11. A method of inputting image data with an image input device and outputting the image data with an image output device in an image forming apparatus, the method comprising:

inputting image data with the image input device;

temporarily storing the image data in a storage device;

outputting the image data read from the storage device with the image output device; and

deleting the image data temporarily stored in the storage device.

12. The method according to claim 11,

wherein the deleting of the image data includes deleting the image data temporarily stored in the storage device in a unit of one or more pixels.

13. The method according to claim 11, further comprising:

setting whether or not to delete image data temporarily stored in the storage device.

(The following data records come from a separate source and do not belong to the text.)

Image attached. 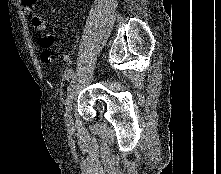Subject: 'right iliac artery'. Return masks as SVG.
Masks as SVG:
<instances>
[{
  "label": "right iliac artery",
  "mask_w": 221,
  "mask_h": 174,
  "mask_svg": "<svg viewBox=\"0 0 221 174\" xmlns=\"http://www.w3.org/2000/svg\"><path fill=\"white\" fill-rule=\"evenodd\" d=\"M73 74H74V72H73L72 69L66 70V72H65V78H66V80L71 79V78L73 77Z\"/></svg>",
  "instance_id": "1"
}]
</instances>
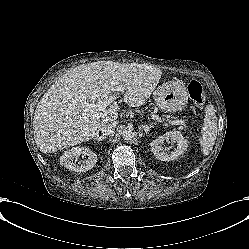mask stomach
I'll list each match as a JSON object with an SVG mask.
<instances>
[{
  "mask_svg": "<svg viewBox=\"0 0 249 249\" xmlns=\"http://www.w3.org/2000/svg\"><path fill=\"white\" fill-rule=\"evenodd\" d=\"M153 98L162 111L176 112L186 106L189 96L184 84L171 81L160 85L153 92Z\"/></svg>",
  "mask_w": 249,
  "mask_h": 249,
  "instance_id": "stomach-1",
  "label": "stomach"
}]
</instances>
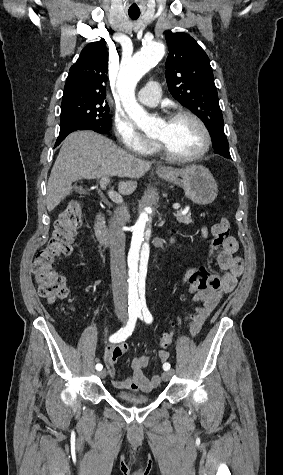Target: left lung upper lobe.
<instances>
[{
    "label": "left lung upper lobe",
    "instance_id": "obj_1",
    "mask_svg": "<svg viewBox=\"0 0 283 475\" xmlns=\"http://www.w3.org/2000/svg\"><path fill=\"white\" fill-rule=\"evenodd\" d=\"M169 55L165 76L169 91L182 105L195 113L210 135H225L210 60L188 34L167 33Z\"/></svg>",
    "mask_w": 283,
    "mask_h": 475
}]
</instances>
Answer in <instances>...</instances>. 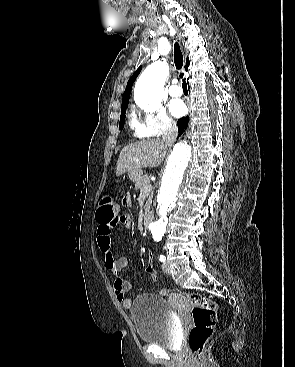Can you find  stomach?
Masks as SVG:
<instances>
[{
	"instance_id": "obj_1",
	"label": "stomach",
	"mask_w": 295,
	"mask_h": 367,
	"mask_svg": "<svg viewBox=\"0 0 295 367\" xmlns=\"http://www.w3.org/2000/svg\"><path fill=\"white\" fill-rule=\"evenodd\" d=\"M142 174L143 172L141 169L128 172L130 180L135 183L141 180Z\"/></svg>"
}]
</instances>
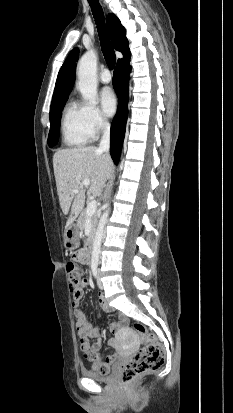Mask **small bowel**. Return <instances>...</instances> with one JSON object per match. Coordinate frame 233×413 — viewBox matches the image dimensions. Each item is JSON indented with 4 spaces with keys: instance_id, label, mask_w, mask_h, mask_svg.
I'll return each mask as SVG.
<instances>
[{
    "instance_id": "1",
    "label": "small bowel",
    "mask_w": 233,
    "mask_h": 413,
    "mask_svg": "<svg viewBox=\"0 0 233 413\" xmlns=\"http://www.w3.org/2000/svg\"><path fill=\"white\" fill-rule=\"evenodd\" d=\"M85 249L83 247H76L74 249V254L72 255V260L74 261L75 266H80L81 261H84ZM87 285V281L81 283V285L73 291V308L74 316L76 319V329L79 336V346L85 357L93 364L94 369L98 370L101 366H108L109 363L114 361L115 356H107L104 362H99L98 354L101 349V335L97 327L92 326L87 322L85 313L80 306L81 299L83 297L84 288ZM99 302L101 307L106 312H111L112 308L108 305L104 297H99ZM125 322V320H123ZM119 325L111 324V329L113 331L117 330ZM114 344L113 341L110 342Z\"/></svg>"
}]
</instances>
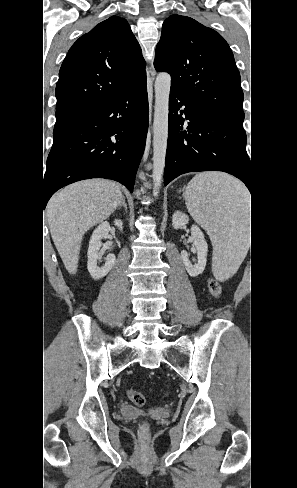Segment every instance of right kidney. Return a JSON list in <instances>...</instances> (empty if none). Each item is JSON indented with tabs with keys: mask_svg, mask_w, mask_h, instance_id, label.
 <instances>
[{
	"mask_svg": "<svg viewBox=\"0 0 297 488\" xmlns=\"http://www.w3.org/2000/svg\"><path fill=\"white\" fill-rule=\"evenodd\" d=\"M114 225L120 230L123 231V223L120 219L114 220ZM111 230L109 222L105 221L102 222L93 232L90 241H89V248H88V271L90 275L94 279H101L108 274V272L113 268L116 257L114 254H108L106 257V262L102 267L98 266V259L99 254L98 251L102 246L101 240L108 236L109 231Z\"/></svg>",
	"mask_w": 297,
	"mask_h": 488,
	"instance_id": "1",
	"label": "right kidney"
}]
</instances>
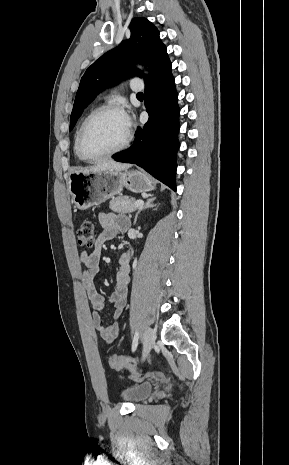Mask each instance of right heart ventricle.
I'll return each mask as SVG.
<instances>
[{"instance_id":"1","label":"right heart ventricle","mask_w":289,"mask_h":465,"mask_svg":"<svg viewBox=\"0 0 289 465\" xmlns=\"http://www.w3.org/2000/svg\"><path fill=\"white\" fill-rule=\"evenodd\" d=\"M83 120H84V119H82L81 122L79 123V125L77 126L76 131H75V134H74V138H73V149H74V153H75V155L77 156V158L80 159V160H82V158L80 157V155H79V153H78L77 141H78L79 130H80V127H81V124H82Z\"/></svg>"}]
</instances>
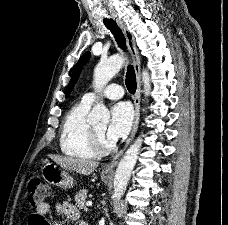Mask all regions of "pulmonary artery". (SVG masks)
<instances>
[{"label":"pulmonary artery","mask_w":228,"mask_h":225,"mask_svg":"<svg viewBox=\"0 0 228 225\" xmlns=\"http://www.w3.org/2000/svg\"><path fill=\"white\" fill-rule=\"evenodd\" d=\"M103 95L109 99H119L124 95V91L122 87L116 84L106 85V90H103ZM96 97V93L88 92L83 95L82 100L89 104H92L95 101Z\"/></svg>","instance_id":"pulmonary-artery-1"}]
</instances>
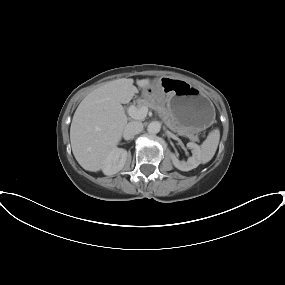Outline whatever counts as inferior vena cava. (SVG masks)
Listing matches in <instances>:
<instances>
[{"label":"inferior vena cava","instance_id":"602c4592","mask_svg":"<svg viewBox=\"0 0 285 285\" xmlns=\"http://www.w3.org/2000/svg\"><path fill=\"white\" fill-rule=\"evenodd\" d=\"M143 131V124L142 122L139 121H131L129 122L125 129H124V135L127 138H132L135 135L139 134L140 132Z\"/></svg>","mask_w":285,"mask_h":285}]
</instances>
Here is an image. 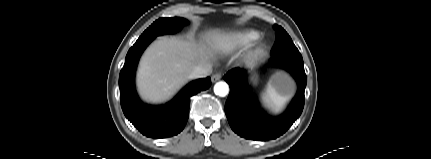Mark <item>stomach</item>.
<instances>
[{"mask_svg":"<svg viewBox=\"0 0 431 159\" xmlns=\"http://www.w3.org/2000/svg\"><path fill=\"white\" fill-rule=\"evenodd\" d=\"M270 85L275 89V91L282 95L289 97L294 92L293 81L282 74H276L272 77Z\"/></svg>","mask_w":431,"mask_h":159,"instance_id":"0dacf381","label":"stomach"}]
</instances>
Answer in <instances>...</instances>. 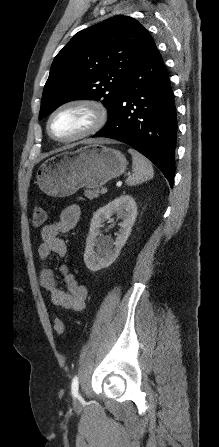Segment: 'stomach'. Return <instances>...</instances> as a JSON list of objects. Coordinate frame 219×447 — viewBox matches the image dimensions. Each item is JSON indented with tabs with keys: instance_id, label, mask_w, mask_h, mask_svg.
Listing matches in <instances>:
<instances>
[{
	"instance_id": "obj_1",
	"label": "stomach",
	"mask_w": 219,
	"mask_h": 447,
	"mask_svg": "<svg viewBox=\"0 0 219 447\" xmlns=\"http://www.w3.org/2000/svg\"><path fill=\"white\" fill-rule=\"evenodd\" d=\"M125 156L99 143H88L76 151L59 153L46 161L36 173L39 188L53 197H66L79 188H97L122 175Z\"/></svg>"
}]
</instances>
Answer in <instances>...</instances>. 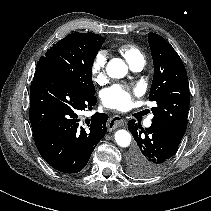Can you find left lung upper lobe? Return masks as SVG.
Wrapping results in <instances>:
<instances>
[{"label":"left lung upper lobe","instance_id":"left-lung-upper-lobe-1","mask_svg":"<svg viewBox=\"0 0 211 211\" xmlns=\"http://www.w3.org/2000/svg\"><path fill=\"white\" fill-rule=\"evenodd\" d=\"M154 64L149 101L157 125L179 140L187 128L190 104L189 84L184 64L173 47L161 36L148 34Z\"/></svg>","mask_w":211,"mask_h":211}]
</instances>
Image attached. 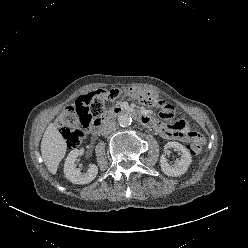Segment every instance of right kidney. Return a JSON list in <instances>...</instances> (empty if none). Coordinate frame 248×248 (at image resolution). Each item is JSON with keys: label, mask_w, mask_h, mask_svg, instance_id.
Here are the masks:
<instances>
[{"label": "right kidney", "mask_w": 248, "mask_h": 248, "mask_svg": "<svg viewBox=\"0 0 248 248\" xmlns=\"http://www.w3.org/2000/svg\"><path fill=\"white\" fill-rule=\"evenodd\" d=\"M81 152L78 149H73L67 156L64 164L65 177L74 184H87L95 179L98 173V167L95 164L90 165L88 171L85 174L80 172V169L76 168L75 161Z\"/></svg>", "instance_id": "obj_1"}]
</instances>
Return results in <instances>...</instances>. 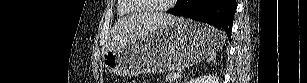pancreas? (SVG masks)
Masks as SVG:
<instances>
[{"label":"pancreas","mask_w":307,"mask_h":83,"mask_svg":"<svg viewBox=\"0 0 307 83\" xmlns=\"http://www.w3.org/2000/svg\"><path fill=\"white\" fill-rule=\"evenodd\" d=\"M165 79L167 83H175L176 80L175 73L174 72L167 73Z\"/></svg>","instance_id":"1"}]
</instances>
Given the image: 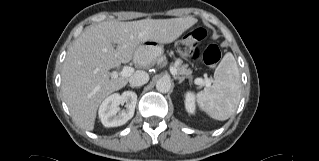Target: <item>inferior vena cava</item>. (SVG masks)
<instances>
[{"mask_svg":"<svg viewBox=\"0 0 319 161\" xmlns=\"http://www.w3.org/2000/svg\"><path fill=\"white\" fill-rule=\"evenodd\" d=\"M149 81V75L145 71H136L130 78L129 83L134 87L142 86Z\"/></svg>","mask_w":319,"mask_h":161,"instance_id":"1","label":"inferior vena cava"}]
</instances>
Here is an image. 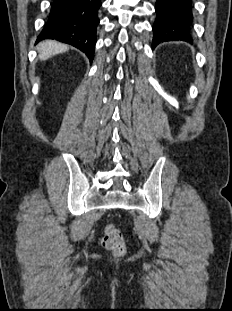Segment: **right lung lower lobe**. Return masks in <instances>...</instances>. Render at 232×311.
Segmentation results:
<instances>
[{"label":"right lung lower lobe","instance_id":"1","mask_svg":"<svg viewBox=\"0 0 232 311\" xmlns=\"http://www.w3.org/2000/svg\"><path fill=\"white\" fill-rule=\"evenodd\" d=\"M101 0H53L48 21L37 38L56 39L94 58Z\"/></svg>","mask_w":232,"mask_h":311}]
</instances>
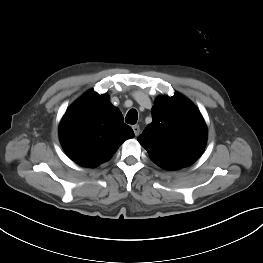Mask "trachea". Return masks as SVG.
<instances>
[{
  "instance_id": "3493384b",
  "label": "trachea",
  "mask_w": 263,
  "mask_h": 263,
  "mask_svg": "<svg viewBox=\"0 0 263 263\" xmlns=\"http://www.w3.org/2000/svg\"><path fill=\"white\" fill-rule=\"evenodd\" d=\"M138 119V113L135 109H131L129 110V112L126 115L125 121L128 124H136Z\"/></svg>"
}]
</instances>
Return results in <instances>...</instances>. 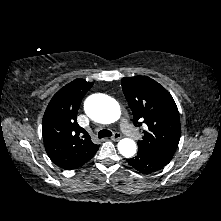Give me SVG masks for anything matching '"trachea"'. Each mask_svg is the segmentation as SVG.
I'll use <instances>...</instances> for the list:
<instances>
[{
  "mask_svg": "<svg viewBox=\"0 0 221 221\" xmlns=\"http://www.w3.org/2000/svg\"><path fill=\"white\" fill-rule=\"evenodd\" d=\"M112 136V132L109 131V130H106V129H102L101 131H99L98 133V137L101 139V138H104V137H110Z\"/></svg>",
  "mask_w": 221,
  "mask_h": 221,
  "instance_id": "1",
  "label": "trachea"
}]
</instances>
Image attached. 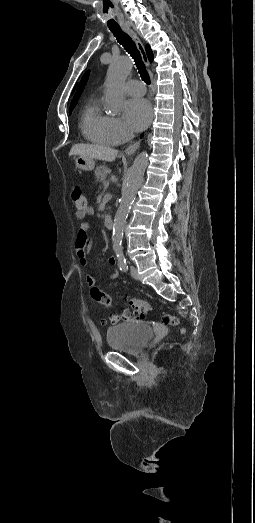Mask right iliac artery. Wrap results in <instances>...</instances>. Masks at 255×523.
I'll return each instance as SVG.
<instances>
[{"mask_svg":"<svg viewBox=\"0 0 255 523\" xmlns=\"http://www.w3.org/2000/svg\"><path fill=\"white\" fill-rule=\"evenodd\" d=\"M119 268L121 271H127L128 270V264L126 261H120L119 262Z\"/></svg>","mask_w":255,"mask_h":523,"instance_id":"right-iliac-artery-1","label":"right iliac artery"}]
</instances>
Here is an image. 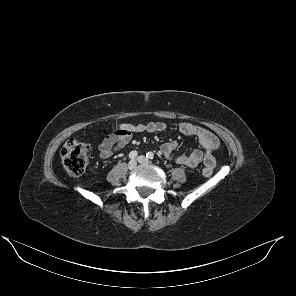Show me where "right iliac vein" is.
Here are the masks:
<instances>
[{"instance_id":"63e3f726","label":"right iliac vein","mask_w":296,"mask_h":296,"mask_svg":"<svg viewBox=\"0 0 296 296\" xmlns=\"http://www.w3.org/2000/svg\"><path fill=\"white\" fill-rule=\"evenodd\" d=\"M137 166V162L136 160H131L129 163H128V169L129 170H134Z\"/></svg>"}]
</instances>
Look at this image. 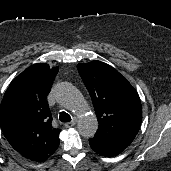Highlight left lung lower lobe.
<instances>
[{
  "instance_id": "left-lung-lower-lobe-1",
  "label": "left lung lower lobe",
  "mask_w": 171,
  "mask_h": 171,
  "mask_svg": "<svg viewBox=\"0 0 171 171\" xmlns=\"http://www.w3.org/2000/svg\"><path fill=\"white\" fill-rule=\"evenodd\" d=\"M89 143L91 148L95 152L106 157H113L123 151L120 148L110 145L106 142H103L95 137L89 139Z\"/></svg>"
}]
</instances>
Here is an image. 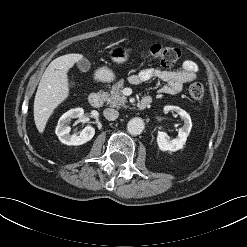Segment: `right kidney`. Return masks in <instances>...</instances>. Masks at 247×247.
Returning <instances> with one entry per match:
<instances>
[{
  "instance_id": "right-kidney-1",
  "label": "right kidney",
  "mask_w": 247,
  "mask_h": 247,
  "mask_svg": "<svg viewBox=\"0 0 247 247\" xmlns=\"http://www.w3.org/2000/svg\"><path fill=\"white\" fill-rule=\"evenodd\" d=\"M83 114L84 110L82 108H75L67 111L60 117L55 133L62 143L76 146L82 145L93 138L95 129L90 125L86 126L79 135L70 134L71 128L67 125V123L73 118H82Z\"/></svg>"
}]
</instances>
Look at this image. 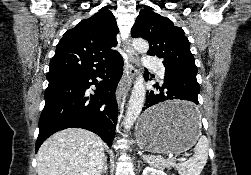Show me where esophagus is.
Returning a JSON list of instances; mask_svg holds the SVG:
<instances>
[{
	"instance_id": "esophagus-1",
	"label": "esophagus",
	"mask_w": 251,
	"mask_h": 175,
	"mask_svg": "<svg viewBox=\"0 0 251 175\" xmlns=\"http://www.w3.org/2000/svg\"><path fill=\"white\" fill-rule=\"evenodd\" d=\"M126 52L128 56L127 75L122 77L116 90L118 106H121L123 94L130 87L136 74V65L139 63V55L131 47L130 41L126 43Z\"/></svg>"
}]
</instances>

14. The method according to claim 11, further comprising:

setting a unit amount of image data to be deleted at one time when the image data temporarily stored in the storage device is deleted in the deletion step.

15. The method according to claim 11,

wherein the deleting of the image data includes deleting the image data stored in the storage device when reading of the image data from the storage device has been completed.

16. The method according to claim 11,

wherein the outputting of the image data includes outputting the image data read from the storage device to at least one of a storage unit storing the image data, a display device displaying the image data, and a print device printing the image data.

17. The method according to claim 11, further comprising:

performing image data processing of the image data so as to provide processed image data; and

outputting the processed image data after performing the image data processing of the image data.

18. The method according to claim 17,

wherein the deletion of the image data includes deleting the image data temporarily stored in the storage device when the image data processing of the image data in the image data processing performing step has been completed or when outputting of the processed image data has been completed.

19. The method according to claim 17,

wherein the outputting of the processed image data includes outputting the processed image data to at least one of a storage unit storing the processed image data, a display device displaying the processed image data, and a print device printing the processed image data.